AgriTech · Computer Vision · ML
AgSolaire — seed weight estimation
A non-invasive pipeline that weighs seed groups from a single high-resolution image — YOLOv5 detection, SAM2 segmentation, and nine morphological features feeding an XGBoost regressor.
The challenge
Weighing without a scale
Seed-group weight had to be estimated non-invasively and automatically, from images alone.

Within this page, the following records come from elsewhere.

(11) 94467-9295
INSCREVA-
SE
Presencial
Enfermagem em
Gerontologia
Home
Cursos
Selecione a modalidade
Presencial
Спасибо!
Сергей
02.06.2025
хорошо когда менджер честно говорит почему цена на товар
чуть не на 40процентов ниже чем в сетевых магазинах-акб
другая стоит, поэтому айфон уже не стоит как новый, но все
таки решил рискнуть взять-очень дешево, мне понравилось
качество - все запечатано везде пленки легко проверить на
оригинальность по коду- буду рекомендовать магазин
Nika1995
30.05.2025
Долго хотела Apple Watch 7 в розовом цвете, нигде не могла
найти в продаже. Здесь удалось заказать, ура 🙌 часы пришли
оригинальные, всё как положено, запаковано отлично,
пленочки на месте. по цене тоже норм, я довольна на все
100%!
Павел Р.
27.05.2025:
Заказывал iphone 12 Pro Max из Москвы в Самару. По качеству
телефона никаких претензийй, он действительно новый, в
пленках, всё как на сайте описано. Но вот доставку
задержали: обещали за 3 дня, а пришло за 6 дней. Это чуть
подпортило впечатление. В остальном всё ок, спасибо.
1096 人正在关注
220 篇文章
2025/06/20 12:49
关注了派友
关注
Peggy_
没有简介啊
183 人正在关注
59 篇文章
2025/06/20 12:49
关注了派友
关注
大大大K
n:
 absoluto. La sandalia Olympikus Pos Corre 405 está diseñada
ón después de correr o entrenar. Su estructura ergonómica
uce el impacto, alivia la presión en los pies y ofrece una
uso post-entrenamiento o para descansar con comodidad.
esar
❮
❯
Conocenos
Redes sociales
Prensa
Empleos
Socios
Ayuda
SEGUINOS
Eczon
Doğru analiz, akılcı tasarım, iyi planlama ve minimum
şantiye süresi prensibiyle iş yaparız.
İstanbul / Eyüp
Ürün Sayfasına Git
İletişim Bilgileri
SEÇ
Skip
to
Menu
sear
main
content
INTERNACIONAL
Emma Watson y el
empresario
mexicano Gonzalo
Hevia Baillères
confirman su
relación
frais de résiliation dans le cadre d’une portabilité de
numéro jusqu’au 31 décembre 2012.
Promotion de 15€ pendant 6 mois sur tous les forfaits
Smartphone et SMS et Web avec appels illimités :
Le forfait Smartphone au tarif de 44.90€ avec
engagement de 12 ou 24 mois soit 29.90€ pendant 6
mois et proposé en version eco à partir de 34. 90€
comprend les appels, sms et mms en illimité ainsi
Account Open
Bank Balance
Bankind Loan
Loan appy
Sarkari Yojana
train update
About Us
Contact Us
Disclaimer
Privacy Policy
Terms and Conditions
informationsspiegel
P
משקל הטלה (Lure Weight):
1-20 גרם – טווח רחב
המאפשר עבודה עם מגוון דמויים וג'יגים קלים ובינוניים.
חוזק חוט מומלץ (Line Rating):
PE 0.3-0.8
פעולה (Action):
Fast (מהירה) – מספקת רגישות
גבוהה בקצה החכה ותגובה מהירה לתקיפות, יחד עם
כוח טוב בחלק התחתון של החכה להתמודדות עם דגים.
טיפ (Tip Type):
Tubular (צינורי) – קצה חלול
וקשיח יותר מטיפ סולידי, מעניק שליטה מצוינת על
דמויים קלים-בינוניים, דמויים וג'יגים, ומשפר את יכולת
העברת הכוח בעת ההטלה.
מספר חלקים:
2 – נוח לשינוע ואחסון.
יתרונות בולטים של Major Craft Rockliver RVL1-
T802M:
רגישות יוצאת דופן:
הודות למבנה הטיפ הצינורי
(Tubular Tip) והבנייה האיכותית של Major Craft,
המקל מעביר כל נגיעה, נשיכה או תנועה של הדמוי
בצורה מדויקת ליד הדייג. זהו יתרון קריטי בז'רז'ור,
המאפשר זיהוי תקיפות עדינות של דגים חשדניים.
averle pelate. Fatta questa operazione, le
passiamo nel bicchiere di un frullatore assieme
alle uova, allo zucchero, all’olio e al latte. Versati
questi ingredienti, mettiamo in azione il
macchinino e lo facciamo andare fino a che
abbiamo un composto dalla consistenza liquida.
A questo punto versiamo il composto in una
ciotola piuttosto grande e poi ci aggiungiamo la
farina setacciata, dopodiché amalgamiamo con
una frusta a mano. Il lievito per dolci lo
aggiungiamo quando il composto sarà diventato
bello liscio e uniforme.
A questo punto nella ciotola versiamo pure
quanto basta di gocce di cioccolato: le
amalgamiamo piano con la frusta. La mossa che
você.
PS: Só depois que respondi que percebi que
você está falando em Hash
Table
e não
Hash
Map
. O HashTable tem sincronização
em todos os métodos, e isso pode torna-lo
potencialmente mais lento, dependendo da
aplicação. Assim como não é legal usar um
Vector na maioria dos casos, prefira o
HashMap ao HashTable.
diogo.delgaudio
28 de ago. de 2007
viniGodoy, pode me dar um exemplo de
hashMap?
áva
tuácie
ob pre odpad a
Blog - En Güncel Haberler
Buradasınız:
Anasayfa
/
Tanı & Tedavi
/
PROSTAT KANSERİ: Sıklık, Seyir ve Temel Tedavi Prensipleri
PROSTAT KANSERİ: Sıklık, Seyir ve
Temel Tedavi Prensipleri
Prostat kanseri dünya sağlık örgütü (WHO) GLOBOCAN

Pixels don't weigh anything
Visual features strongly correlated with physical mass had to be found, measured, and validated.
Dozens of tiny subjects
Each frame holds a cluster of small seeds that must be isolated individually before measuring.
The approach
YOLOv5 seed detection
Per-seed bounding boxes at 99.8% precision and 98.9% recall — each box becomes an ROI.
SAM2 segmentation
Meta's SAM2 returns a pixel-accurate mask per seed — no task-specific training required.
Morphological features
Nine descriptors per seed — area, perimeter, length, width, circularity, elongation, IS, CG, DS — averaged per group.
XGBoost regression
The feature vector maps to predicted group weight, trained on samples with known weights.
Outcomes
Detection mAP@0.5
YOLOv5 — 99.8% precision, 98.9% recall on seeds.
Morphology engine
Geometric descriptors computed from SAM2 masks.
Within ±0.1 tolerance
139 of 201 test samples — MSE 0.0095.